Things could not work otherwise. For, before the 6th of October, and the King's captivity in Paris, the Government had already been destroyed. Now, through the successive decrees of the Assembly, it is legally done away with, and each local group is left to itself.—The intendants have fled, military commanders are not obeyed, the bailiwicks dare hold no courts, the parliaments are suspended, and seven months elapse before the district and department administrations are elected, a year before the new judgeships are instituted, while afterwards, as well as before, the real power is in the hands of the communes.—The commune must arm itself, appoint its own chiefs, provide its own supplies, protect itself against brigands, and feed its own poor. It has to sell its national property, install the constitutional priest, and, amidst so many eager passions and injured interest, accomplish the transformation by which a new society replaces the ancient one. It alone has to ward off the perpetual and constantly reviving dangers which assail it or which it imagines. These are great, and it exaggerates them. It is inexperienced and alarmed. It is not surprising that, in the exercise of its extemporized power, it should pass beyond its natural or legal limit, and without being aware of it, overstep the metaphysical line which the Constitution defines between its rights and the rights of the State. Neither hunger, fear, rage, nor any of the popular passions can wait; there is no time to refer to Paris. Action is necessary, immediate action, and, with the means at hand, they must save themselves as well as they can. This or that mayor of a village is soon to find himself a general and a legislator. This or that petty town is to give itself a charter like Laon or Vezelay in the twelfth century. "On the 6th of October, 1789,3114 near Autun, the market-town of Issy-l'Evêque declares itself an independent State. The parish assembly is convoked by the priest, M. Carion, who is appointed member of the administrative committee and of the new military staff. In full session he secures the adoption of a complete code, political, judiciary, penal and military, consisting of sixty articles. Nothing is overlooked; we find ordinances concerning
"the town police, the laying out of streets and public squares, the repairs of prisons, the road taxes and price of grain, the administration of justice, fines, confiscations, and the diet of the National Guards."

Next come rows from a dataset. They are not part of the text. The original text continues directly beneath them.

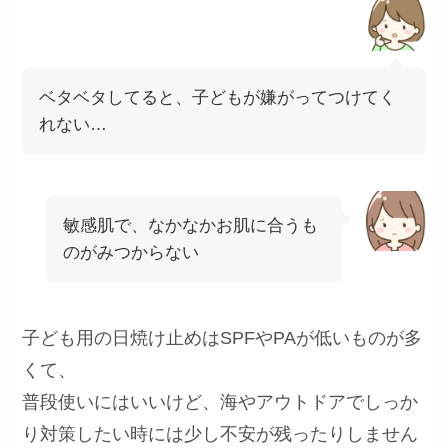
ベタベタしてると、子どもが嫌がってつけてく
れない…
敏感肌で、なかなかお肌に合うも
のがみつからない
子ども用の日焼け止めはSPFやPAが低いものが多
くて、
普段使いにはいいけど、海やアウトドアでしっか
り対策したい時には少し不安が残ったりしません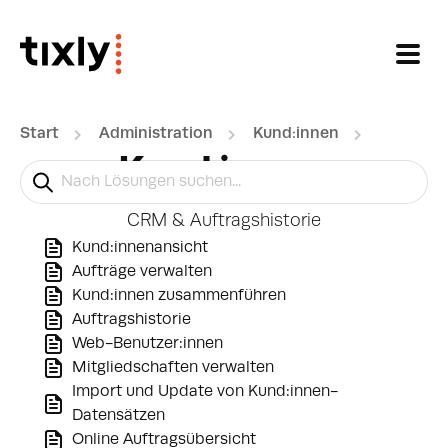
Zum hauptsächlichen Inhalt gehen
Start
Administration
Kund:innen
Kund:innen
CRM & Auftragshistorie
Kund:innenansicht
Aufträge verwalten
Kund:innen zusammenführen
Auftragshistorie
Web-Benutzer:innen
Mitgliedschaften verwalten
Import und Update von Kund:innen-
Datensätzen
Online Auftragsübersicht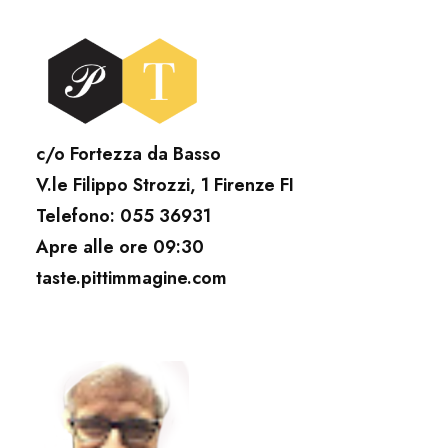
c/o Fortezza da Basso
V.le Filippo Strozzi, 1 Firenze FI
Telefono: 055 36931
Apre alle ore 09:30
taste.pittimmagine.com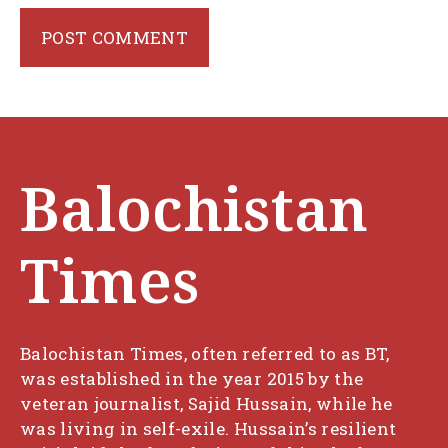
Balochistan
Times
Balochistan Times, often referred to as BT,
was established in the year 2015 by the
veteran journalist, Sajid Hussain, while he
was living in self-exile. Hussain’s resilient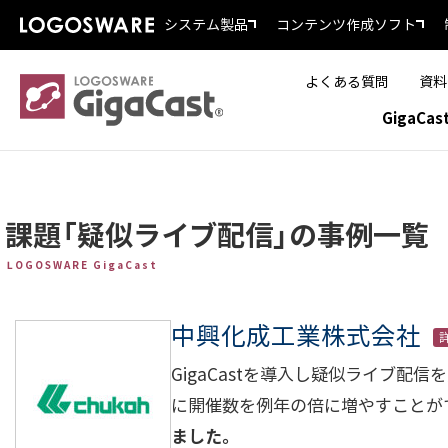
システム製品
コンテンツ作成ソフト
よくある質問
資料
GigaCa
課題「疑似ライブ配信」の事例一覧
LOGOSWARE GigaCast
中興化成工業株式会社
GigaCastを導入し疑似ライブ
に開催数を例年の倍に増やすことが
ました。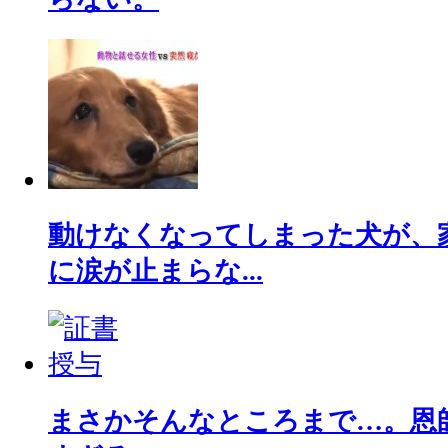
動けなくなってしまった犬が、
に涙が止まらな...
まさかそんなところまで…。恩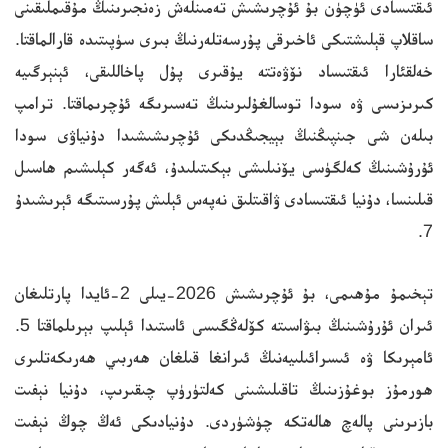
ئىقتىسادى ئۈچۈن بۇ ئۇچرىشىش تەمىنلەش زەنجىرىنىڭ مۇقىملىقىنى
ساقلاپ قېلىشتىكى ئاخىرقى پۇرسەتلەرنىڭ بىرى سۈپىتىدە قارالماقتا.
خەلقئارا ئىقتىساد نۆۋەتتە يۇقىرى پۇل پاخاللىقى، ئېنېرگىيە
كىرىزىسى ۋە سودا توسالغۇلىرىنىڭ تەسىرىگە ئۇچرىماقتا. ترامپ
بىلەن شى جىنپىڭنىڭ بېيجىڭدىكى ئۇچرىشىشىدا دۇنياۋى سودا
ئۇرۇشىنىڭ كەلگۈسى يۆنىلىشى بېكىتىلىدۇ، ئەگەر كېلىشىم ھاسىل
قىلىنسا، دۇنيا ئىقتىسادى ۋاقىتلىق نەپەس ئېلىش پۇرسىتىگە ئېرىشىدۇ
7.
تېخىمۇ مۇھىمى، بۇ ئۇچرىشىش 2026-يىلى 2-ئايدا پارتلىغان
ئىران ئۇرۇشىنىڭ بىۋاسىتە كۆلەڭگىسى ئاستىدا ئېلىپ بېرىلماقتا 5.
ئامېرىكا ۋە ئىسرائىلىيەنىڭ ئىرانغا قىلغان ھەربىي ھەرىكەتلىرى
ھورمۇز بوغۇزىنىڭ تاقىلىشىنى كەلتۈرۈپ چىقىرىپ، دۇنيا نېفىت
بازىرىنى پالەچ ھالەتكە چۈشۈردى. دۇنيادىكى ئەڭ چوڭ نېفىت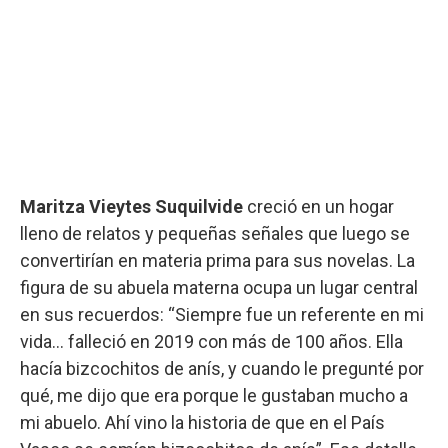
Maritza Vieytes Suquilvide
creció en un hogar
lleno de relatos y pequeñas señales que luego se
convertirían en materia prima para sus novelas. La
figura de su abuela materna ocupa un lugar central
en sus recuerdos: “Siempre fue un referente en mi
vida… falleció en 2019 con más de 100 años. Ella
hacía bizcochitos de anís, y cuando le pregunté por
qué, me dijo que era porque le gustaban mucho a
mi abuelo. Ahí vino la historia de que en el País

He is a provincial Solon,3115 zealous for the public welfare, and a man of executive power, he expounds his ordinances from the pulpit, and threatens the refractory. He passes decrees and renders judgments in the town-hall: outside the town limits, at the head of the National Guard, saber in hand, he will enforce his own decisions. He causes it to be decided that, on the written order of the committee, every citizen may be imprisoned. He imposes and collects taxes; he has boundary walls torn down; he goes in person to the houses of cultivators and makes requisitions for grain; he seizes the convoys which have not deposited their quote in his own richly stored granaries. One day, preceded by a drummer, he marches outside the walls, makes proclamation of "his agrarian laws," and proceeds at once to the partition of the territory, and, by virtue of the ancient communal or church property rights, to assign to himself a portion of it. All this is done in public and consciously, the notary and the scrivener being called in to draw up the official record of his acts; he is satisfied that human society has come to an end, and that each local group has the right to begin over again and apply in its own way the Constitution which it has accorded to itself without reference to anybody else.—This man, undoubtedly, talks too loudly, an proceeds too quickly; and first the bailiwick, next the Châtelet, and afterwards the National Assembly temporarily put a stop to his proceedings; but his principle is a popular one, and the forty thousand communes of France are about to act like so many distinct republics, under the sentimental and constantly more powerless reprimands of the central authority.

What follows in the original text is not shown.